Car fires, stitches, cuts, etc. don't bother me unless it's my family or friends that are hurt. I tend to deal with the problem at the moment and have the drama set in later.
Wasn't in car crashes, near misses, flying, or nearly drowning (I was too busy to be scared).
Wasn't when I had a 5,000+ lb. piece of equipment hit me and break a bone. It happened too fast and I was too ticked off.
Wasn't riding shotgun in a whiteout snow storm in the Adirondacks for over an hour (the tinny little noise from the back seat my buddy and I heard for fifteen minutes turned out to be his panicked wife singing show tunes under her breath to keep her nerves under control!). I'd almost do that one again. And it wasn't navigating by a hundreths-of-a-mile odometer in a car rally for half an hour during a whiteout because we couldn't see the end of the hood of the car but knew cars were coming behind us (with the same buddy driving as before -- been there, done that -- really deja vu). I'd do that again, too.
Wasn't standing at the edge of a closed course, high speed rally route and seeing a). a car hit a tree, b). a car hit a truck, or c). a car hit a photographer (different rallies, different spots, different cars, btw). Wasn't even when a Canadian driver on the practice/press stage I was working kept using me as his apex marker on the turn. He knew that I knew that he knew, and kept getting closer and closer, and grinning more and more. He was smiling pretty big after the last run he came within about six inches and I didn't move. Kinda freaked out a safety marshall though. I still do stuff like that when I can. Trust is a beautiful thing.
Wasn't having knives pulled on me or having a loaded shotgun waved around in front of me. Wasn't drawing a bead on the guy breaking into the downstairs apartment where three girls lived. He didn't try for the secluded kitchen window, where there was a purse and a TV. He was on the front of the house, under a light, going for a bedroom window. Don't want to do that again, but I would.
Wasn't saying, "I do." Wasn't signing the mortgage papers. Don't want to do that again either!

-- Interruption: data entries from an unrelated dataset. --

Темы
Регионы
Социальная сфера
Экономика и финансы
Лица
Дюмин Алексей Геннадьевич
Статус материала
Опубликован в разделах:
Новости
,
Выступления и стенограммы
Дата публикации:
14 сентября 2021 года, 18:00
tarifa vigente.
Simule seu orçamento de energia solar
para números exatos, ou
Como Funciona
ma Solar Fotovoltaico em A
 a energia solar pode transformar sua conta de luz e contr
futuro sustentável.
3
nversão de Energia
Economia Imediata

Once is enough for both.
The second scariest moment was explaining to friends that a buddy (26, maybe 27 years old) of ours had had a major cardiac episode and lying to them by saying he was going to make it. The #1 was when we had been doing CPR on him for twenty minutes and the security guard then asked if he should call for an ambulance. Never been more mad and scared. If I hadn't been so exhausted and working so hard, I would have beat that fool to a pulp. That was over twenty years ago and it still gets me. It's one of several reasons that I don't trust anyone to be able to bail my butt out of a jam.

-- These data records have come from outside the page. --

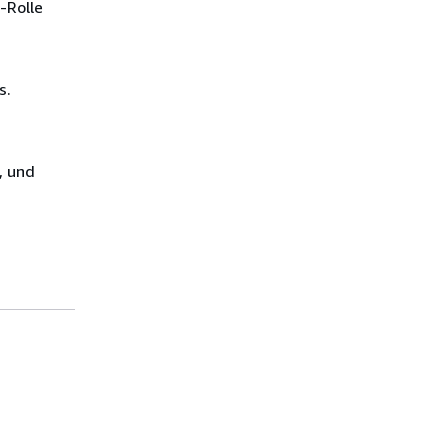
-Rolle
s.
, und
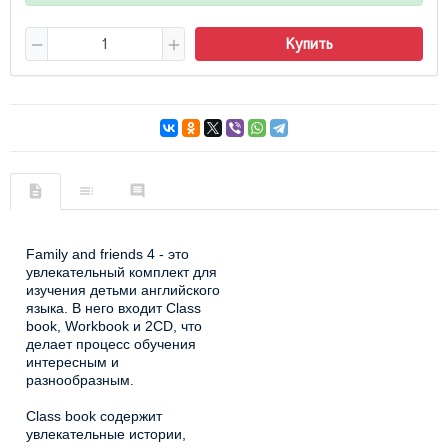
Купить
Family and friends 4 - это
увлекательный комплект для
изучения детьми английского
языка. В него входит Class
book, Workbook и 2CD, что
делает процесс обучения
интересным и
разнообразным.
Class book содержит
увлекательные истории,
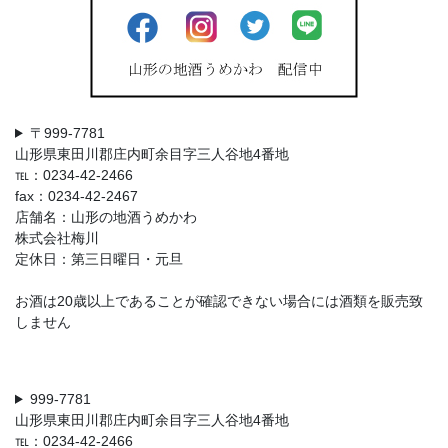
〒999-7781
山形県東田川郡庄内町余目字三人谷地4番地
℡：0234-42-2466
fax：0234-42-2467
店舗名：山形の地酒うめかわ
株式会社梅川
定休日：第三日曜日・元旦
お酒は20歳以上であることが確認できない場合には酒類を販売致
しません
999-7781
山形県東田川郡庄内町余目字三人谷地4番地
℡：0234-42-2466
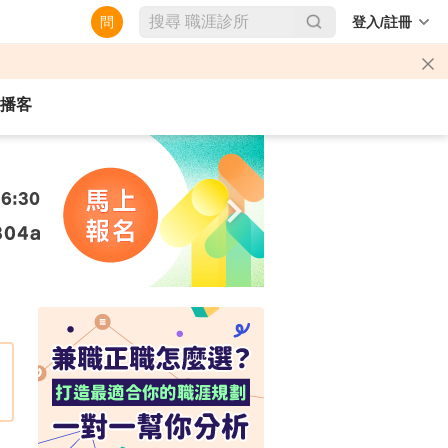
問
登入/註冊
播客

After that episode, I don't usually get too scared. I've got a few bright lights to keep the dark at bay, and not all of them are flashlights. Still don't like it much when a critter jumps out of nowhere, but I gotta smile when I know that my stepson thinks I've led a boring life. It's all a matter of perspective. Everyone has a few things to forget, but hopefully, more to remember.